The studies that have been trying to simulate the operating conditions in sour waters have increased in the last ten years, in which the characteristics of the raw obtained, have changed resulting in corrosive environments much more aggressive than before. The purpose of these studies was to try to find ways, in which various agents affect or minimize corrosion, with the purpose of determining the predominant mechanism of corrosion in such environments. 

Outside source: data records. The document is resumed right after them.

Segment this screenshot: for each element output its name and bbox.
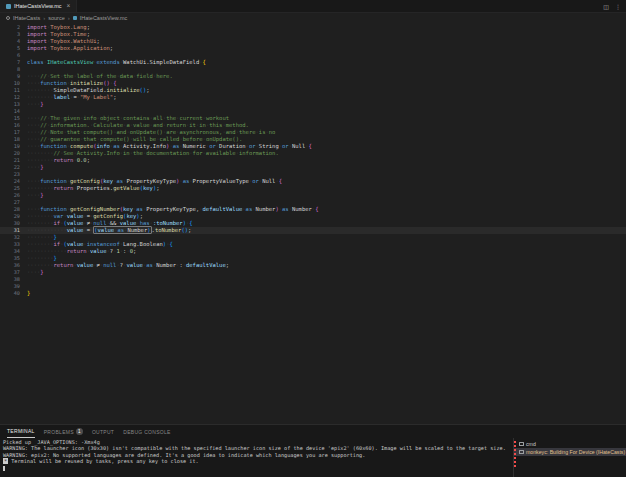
line-number[interactable]: 14 [0, 108, 20, 115]
line-number[interactable]: 25 [0, 185, 20, 192]
line-number[interactable]: 38 [0, 276, 20, 283]
code-line[interactable]: 5import·Toybox.Application; [0, 45, 626, 52]
code-line[interactable]: 24····function·getConfig(key·as·Property… [0, 178, 626, 185]
breadcrumb-folder[interactable]: source [48, 15, 65, 21]
breadcrumb-file[interactable]: IHateCastsView.mc [80, 15, 128, 21]
line-number[interactable]: 4 [0, 38, 20, 45]
code-line[interactable]: 25········return·Properties.getValue(key… [0, 185, 626, 192]
line-number[interactable]: 12 [0, 94, 20, 101]
line-number[interactable]: 29 [0, 213, 20, 220]
line-number[interactable]: 39 [0, 283, 20, 290]
code-line[interactable]: 19····function·compute(info·as·Activity.… [0, 143, 626, 150]
code-line[interactable]: 6 [0, 52, 626, 59]
line-number[interactable]: 6 [0, 52, 20, 59]
code-line[interactable]: 38 [0, 276, 626, 283]
code-line[interactable]: 8 [0, 66, 626, 73]
line-number[interactable]: 15 [0, 115, 20, 122]
code-line[interactable]: 29········var·value·=·getConfig(key); [0, 213, 626, 220]
close-tab-icon[interactable]: × [67, 3, 71, 9]
code-line[interactable]: 15····//·The·given·info·object·contains·… [0, 115, 626, 122]
line-number[interactable]: 11 [0, 87, 20, 94]
code-line[interactable]: 11········SimpleDataField.initialize(); [0, 87, 626, 94]
line-number[interactable]: 5 [0, 45, 20, 52]
line-number[interactable]: 27 [0, 199, 20, 206]
code-line[interactable]: 26····} [0, 192, 626, 199]
code-line[interactable]: 40} [0, 290, 626, 297]
code-line[interactable]: 18····//·guarantee·that·compute()·will·b… [0, 136, 626, 143]
code-line[interactable]: 37····} [0, 269, 626, 276]
line-number[interactable]: 7 [0, 59, 20, 66]
line-number[interactable]: 9 [0, 73, 20, 80]
line-number[interactable]: 2 [0, 24, 20, 31]
line-number[interactable]: 31 [0, 227, 20, 234]
code-token: //·The·given·info·object·contains·all·th… [40, 115, 229, 121]
code-content: class·IHateCastsView·extends·WatchUi.Sim… [27, 59, 206, 66]
code-line[interactable]: 32········} [0, 234, 626, 241]
code-line[interactable]: 33········if·(value·instanceof·Lang.Bool… [0, 241, 626, 248]
line-number[interactable]: 18 [0, 136, 20, 143]
line-number[interactable]: 24 [0, 178, 20, 185]
line-number[interactable]: 16 [0, 122, 20, 129]
code-line[interactable]: 35········} [0, 255, 626, 262]
line-number[interactable]: 22 [0, 164, 20, 171]
code-line[interactable]: 23 [0, 171, 626, 178]
line-number[interactable]: 20 [0, 150, 20, 157]
monkeyc-file-icon [73, 16, 77, 20]
code-line[interactable]: 7class·IHateCastsView·extends·WatchUi.Si… [0, 59, 626, 66]
code-line[interactable]: 2import·Toybox.Lang; [0, 24, 626, 31]
line-number[interactable]: 26 [0, 192, 20, 199]
line-number[interactable]: 28 [0, 206, 20, 213]
panel-tab-problems[interactable]: PROBLEMS 1 [44, 426, 83, 438]
line-number[interactable]: 8 [0, 66, 20, 73]
code-line[interactable]: 39 [0, 283, 626, 290]
breadcrumb-project[interactable]: IHateCasts [13, 15, 40, 21]
split-editor-icon[interactable]: ◫ [603, 3, 609, 10]
code-token: ; [110, 45, 113, 51]
code-line[interactable]: 16····//·information.·Calculate·a·value·… [0, 122, 626, 129]
terminal-line [3, 465, 513, 471]
code-line[interactable]: 34············return·value·?·1·:·0; [0, 248, 626, 255]
code-line[interactable]: 10····function·initialize()·{ [0, 80, 626, 87]
code-line[interactable]: 17····//·Note·that·compute()·and·onUpdat… [0, 129, 626, 136]
line-number[interactable]: 3 [0, 31, 20, 38]
line-number[interactable]: 10 [0, 80, 20, 87]
code-line[interactable]: 14 [0, 108, 626, 115]
code-line[interactable]: 13····} [0, 101, 626, 108]
line-number[interactable]: 21 [0, 157, 20, 164]
code-line[interactable]: 9····//·Set·the·label·of·the·data·field·… [0, 73, 626, 80]
line-number[interactable]: 40 [0, 290, 20, 297]
line-number[interactable]: 36 [0, 262, 20, 269]
line-number[interactable]: 23 [0, 171, 20, 178]
panel-tab-output[interactable]: OUTPUT [92, 426, 114, 438]
line-number[interactable]: 17 [0, 129, 20, 136]
terminal-list-item-cmd[interactable]: cmd [514, 440, 626, 448]
line-number[interactable]: 34 [0, 248, 20, 255]
line-number[interactable]: 33 [0, 241, 20, 248]
code-line[interactable]: 36········return·value·≠·null·?·value·as… [0, 262, 626, 269]
panel-tab-debug-console[interactable]: DEBUG CONSOLE [123, 426, 171, 438]
line-number[interactable]: 37 [0, 269, 20, 276]
line-number[interactable]: 35 [0, 255, 20, 262]
terminal-output[interactable]: Picked up _JAVA_OPTIONS: -Xmx4gWARNING: … [0, 438, 513, 477]
line-number[interactable]: 30 [0, 220, 20, 227]
code-line[interactable]: 27 [0, 199, 626, 206]
code-token: getConfigNumber [70, 206, 120, 212]
code-line[interactable]: 28····function·getConfigNumber(key·as·Pr… [0, 206, 626, 213]
line-number[interactable]: 13 [0, 101, 20, 108]
line-number[interactable]: 32 [0, 234, 20, 241]
code-line[interactable]: 4import·Toybox.WatchUi; [0, 38, 626, 45]
panel-tab-terminal[interactable]: TERMINAL [7, 426, 35, 438]
code-token: return [67, 248, 87, 254]
code-line[interactable]: 3import·Toybox.Time; [0, 31, 626, 38]
code-line[interactable]: 20········//·See·Activity.Info·in·the·do… [0, 150, 626, 157]
code-editor[interactable]: 2import·Toybox.Lang;3import·Toybox.Time;… [0, 23, 626, 424]
code-line[interactable]: 21········return·0.0; [0, 157, 626, 164]
code-line[interactable]: 22····} [0, 164, 626, 171]
terminal-list-item-monkeyc-task[interactable]: monkeyc: Building For Device (IHateCasts… [514, 448, 626, 456]
code-line[interactable]: 12········label·=·"My·Label"; [0, 94, 626, 101]
code-token: import [27, 31, 47, 37]
line-number[interactable]: 19 [0, 143, 20, 150]
more-actions-icon[interactable]: ⋮ [615, 3, 621, 10]
code-line[interactable]: 31············value·=·(value·as·Number).… [0, 227, 626, 234]
tab-ihatecastsview[interactable]: IHateCastsView.mc × [0, 0, 77, 12]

On the other hand, carbon steel AISI 1018 is widely used as construction material in many industries due to its excellent mechanical properties and low cost . So, the evaluation of carbon steel corrosion in H2S environments is very important in the petroleum industry, as this phenomenon is responsible for costly social, economic and sometimes even human losses . The sour water is considered as waste water containing sulfides and chlorides, among other components; this kind of water is very harmful to metallic equipments that are in contact with it, producing high corrosion rates leading to failures and material drainage and spilling . An important factor involved in the process of corrosion, is the temperature, because the corrosion rate increases as the temperature increase in the corrosion medium on the reactions proceeding in pure acids.

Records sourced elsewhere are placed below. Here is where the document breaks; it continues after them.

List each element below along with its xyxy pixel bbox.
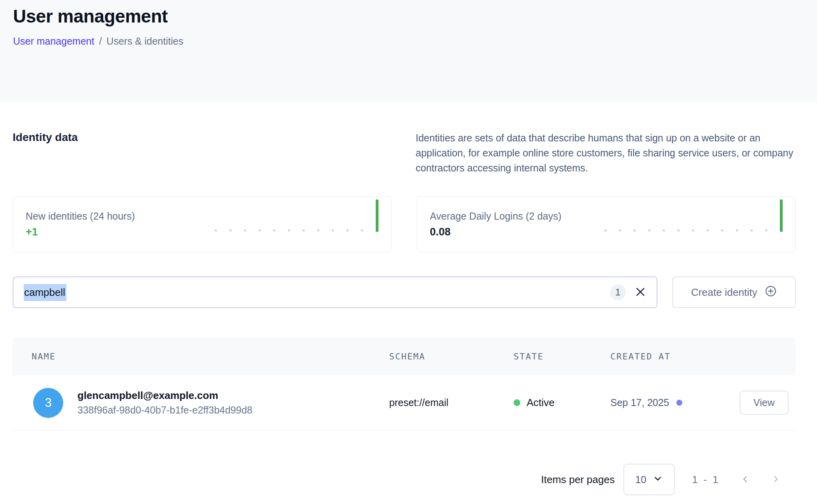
clear-search-button[interactable] <box>634 286 646 299</box>
close-icon <box>634 286 646 299</box>
spark-bar <box>780 199 783 232</box>
create-identity-button[interactable]: Create identity <box>672 276 796 308</box>
breadcrumb-link-user-management[interactable]: User management <box>13 36 94 47</box>
spark-dot <box>765 229 767 231</box>
created-at-date: Sep 17, 2025 <box>610 397 669 408</box>
chevron-left-icon <box>740 474 751 485</box>
identity-state-cell: Active <box>514 397 610 409</box>
spark-dot <box>317 229 319 231</box>
spark-dot <box>288 229 290 231</box>
search-row: campbell 1 Create identity <box>13 276 796 308</box>
search-input[interactable]: campbell 1 <box>13 276 657 308</box>
stat-card-average-daily-logins: Average Daily Logins (2 days) 0.08 <box>417 196 796 252</box>
breadcrumb-separator: / <box>99 36 102 47</box>
search-result-count-badge: 1 <box>610 284 626 300</box>
page-title: User management <box>13 6 796 27</box>
avatar: 3 <box>33 388 63 418</box>
stat-value: +1 <box>26 226 135 238</box>
spark-dot <box>215 229 217 231</box>
section-description: Identities are sets of data that describ… <box>416 130 796 175</box>
column-header-name: NAME <box>13 352 389 361</box>
status-badge: Active <box>527 397 555 409</box>
identity-created-at-cell: Sep 17, 2025 <box>610 397 740 408</box>
items-per-page-select[interactable]: 10 <box>623 464 675 495</box>
identity-uuid: 338f96af-98d0-40b7-b1fe-e2ff3b4d99d8 <box>77 404 252 416</box>
identity-name-lines: glencampbell@example.com 338f96af-98d0-4… <box>77 389 252 416</box>
spark-dot <box>303 229 305 231</box>
spark-dot <box>619 229 621 231</box>
sparkline-chart <box>604 206 783 243</box>
column-header-schema: SCHEMA <box>389 352 514 361</box>
identities-table: NAME SCHEMA STATE CREATED AT 3 glencampb… <box>13 338 796 431</box>
stat-card-new-identities: New identities (24 hours) +1 <box>13 196 392 252</box>
pagination: Items per pages 10 1 - 1 <box>13 464 796 495</box>
spark-bar <box>376 199 378 232</box>
spark-dot <box>663 229 665 231</box>
spark-dot <box>604 229 606 231</box>
spark-dot <box>736 229 738 231</box>
previous-page-button[interactable] <box>740 474 751 485</box>
spark-dot <box>244 229 246 231</box>
spark-dot <box>648 229 650 231</box>
sparkline-chart <box>215 206 378 243</box>
create-identity-label: Create identity <box>691 286 757 299</box>
stat-meta: New identities (24 hours) +1 <box>26 211 135 238</box>
main-content: Identity data Identities are sets of dat… <box>0 130 817 495</box>
stat-meta: Average Daily Logins (2 days) 0.08 <box>430 211 561 238</box>
page-header: User management User management / Users … <box>0 0 817 102</box>
created-at-indicator-dot <box>676 400 682 406</box>
row-actions-cell: View <box>740 391 800 415</box>
chevron-down-icon <box>653 474 663 485</box>
plus-circle-icon <box>764 285 777 300</box>
view-button[interactable]: View <box>740 391 789 415</box>
breadcrumb: User management / Users & identities <box>13 36 796 47</box>
table-header-row: NAME SCHEMA STATE CREATED AT <box>13 338 796 375</box>
identity-schema: preset://email <box>389 397 514 408</box>
stat-value: 0.08 <box>430 226 561 238</box>
table-row[interactable]: 3 glencampbell@example.com 338f96af-98d0… <box>13 375 796 431</box>
next-page-button[interactable] <box>770 474 781 485</box>
spark-dot <box>361 229 363 231</box>
search-input-value: campbell <box>24 284 66 301</box>
items-per-page-value: 10 <box>635 474 646 485</box>
stats-row: New identities (24 hours) +1 Average Dai… <box>13 196 796 252</box>
spark-dot <box>678 229 680 231</box>
spark-dot <box>332 229 334 231</box>
search-input-addons: 1 <box>610 284 646 300</box>
identity-data-section-header: Identity data Identities are sets of dat… <box>13 130 796 175</box>
stat-label: New identities (24 hours) <box>26 211 135 222</box>
column-header-state: STATE <box>514 352 610 361</box>
page-range: 1 - 1 <box>692 474 720 485</box>
stat-label: Average Daily Logins (2 days) <box>430 211 561 222</box>
spark-dot <box>273 229 275 231</box>
spark-dot <box>707 229 709 231</box>
spark-dot <box>751 229 753 231</box>
spark-dot <box>346 229 348 231</box>
spark-dot <box>692 229 694 231</box>
spark-dot <box>634 229 636 231</box>
chevron-right-icon <box>770 474 781 485</box>
breadcrumb-current: Users & identities <box>107 36 184 47</box>
section-heading: Identity data <box>13 130 78 144</box>
identity-email: glencampbell@example.com <box>77 389 252 402</box>
active-status-dot <box>514 399 520 406</box>
column-header-created-at: CREATED AT <box>610 352 740 361</box>
identity-name-cell: 3 glencampbell@example.com 338f96af-98d0… <box>13 388 389 418</box>
spark-dot <box>230 229 232 231</box>
spark-dot <box>259 229 261 231</box>
spark-dot <box>721 229 723 231</box>
items-per-page-label: Items per pages <box>541 474 615 486</box>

However, this does not happen in all systems, for example, the steel AISI 304 SS; results indicated higher corrosion at high temperatures (more than 75 ºC), but at mid temperatures (between 50 and 75 ºC) corrosion rates were similar; and at low or moderate temperatures (between 25 and 50 ºC), the stainless steels are in true passive state below the transpasive region. From early studies in the same work on the corrosion behaviour of AISI 304 using anodic polarization method, it was observed, a smaller passive range at higher temperature and hence an unstable passive film. Finally, failures due to wet H2S cracking have been experienced extensively in production operations, in refining and in pipelines. Many commonly used steels and alloys are susceptible to cracking under the prevailing high temperatures, pressures and stresses.

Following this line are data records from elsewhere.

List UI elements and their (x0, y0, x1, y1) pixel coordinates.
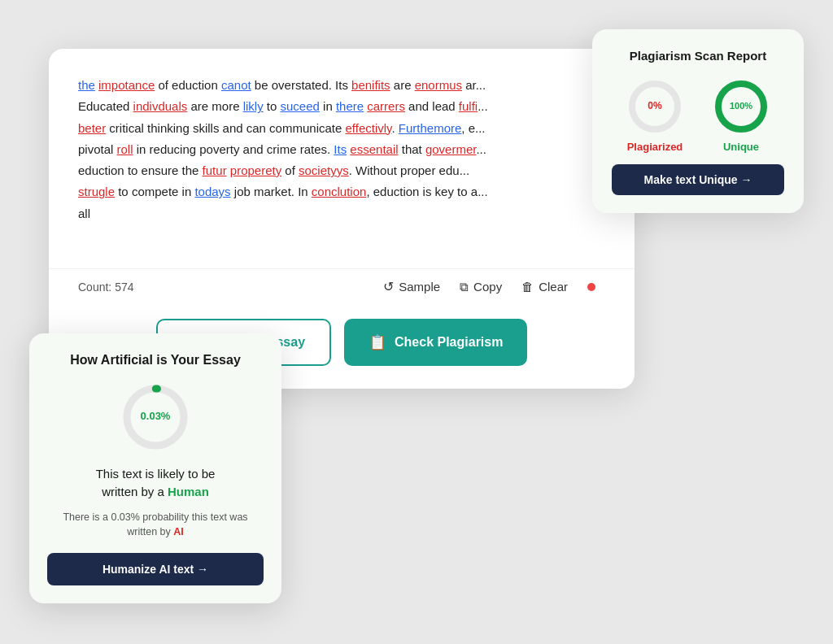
copy-icon: ⧉ (460, 280, 469, 294)
ai-pct-text: 0.03% (141, 410, 171, 422)
ai-detection-card: How Artificial is Your Essay 0.03% This … (29, 333, 281, 604)
editor-toolbar: Count: 574 ↺ Sample ⧉ Copy 🗑 Clear (49, 268, 635, 304)
sample-icon: ↺ (383, 279, 394, 294)
text-line-2: Educated indivduals are more likly to su… (78, 99, 488, 113)
sample-button[interactable]: ↺ Sample (383, 279, 440, 294)
unique-label: Unique (723, 141, 759, 153)
ai-word-label: AI (173, 526, 184, 537)
text-line-3: beter critical thinking skills and can c… (78, 121, 486, 135)
plagiarized-donut-svg: 0% (626, 77, 684, 136)
ai-card-title: How Artificial is Your Essay (47, 353, 264, 368)
editor-content[interactable]: the impotance of eduction canot be overs… (49, 49, 635, 268)
plagiarism-report-card: Plagiarism Scan Report 0% Plagiarized 10… (592, 29, 804, 213)
unique-circle: 100% Unique (712, 77, 770, 153)
status-dot (587, 283, 595, 291)
ai-donut-wrap: 0.03% (47, 381, 264, 454)
ai-result-text: This text is likely to bewritten by a Hu… (47, 465, 264, 502)
text-line-7: all (78, 207, 90, 220)
copy-button[interactable]: ⧉ Copy (460, 280, 502, 294)
plagiarized-circle: 0% Plagiarized (626, 77, 684, 153)
text-line-6: strugle to compete in todays job market.… (78, 185, 488, 198)
report-title: Plagiarism Scan Report (612, 49, 784, 63)
text-line-1: the impotance of eduction canot be overs… (78, 78, 486, 92)
report-circles: 0% Plagiarized 100% Unique (612, 77, 784, 153)
make-unique-button[interactable]: Make text Unique → (612, 164, 784, 195)
plagiarized-pct-text: 0% (648, 100, 662, 111)
unique-donut-svg: 100% (712, 77, 770, 136)
unique-pct-text: 100% (730, 101, 752, 111)
word-count: Count: 574 (78, 281, 364, 294)
trash-icon: 🗑 (521, 280, 534, 294)
check-plagiarism-button[interactable]: 📋 Check Plagiarism (344, 319, 527, 366)
text-line-5: eduction to ensure the futur properety o… (78, 163, 469, 177)
ai-donut-svg: 0.03% (119, 381, 192, 454)
plagiarism-icon: 📋 (369, 333, 386, 351)
text-line-4: pivotal roll in reducing poverty and cri… (78, 142, 486, 156)
human-label: Human (168, 485, 209, 498)
clear-button[interactable]: 🗑 Clear (521, 280, 568, 294)
ai-sub-text: There is a 0.03% probability this text w… (47, 510, 264, 541)
humanize-button[interactable]: Humanize AI text → (47, 553, 264, 585)
plagiarized-label: Plagiarized (627, 141, 683, 153)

Source:http://www.electrochemsci.org/papers/vol6/6105016.pdf

Monday, March 2, 2015

CORROSION PROBLEMS IN PETROLEUM INDUSTRY

Corrosion costs of the oil industry are billions of dollars in a year. Corrosion affects every aspect of exploration and production, from offshore rigs to casing. Methods of control and techniques to monitor corrosion, along with an explanation of the chemical causes of corrosion are discussed.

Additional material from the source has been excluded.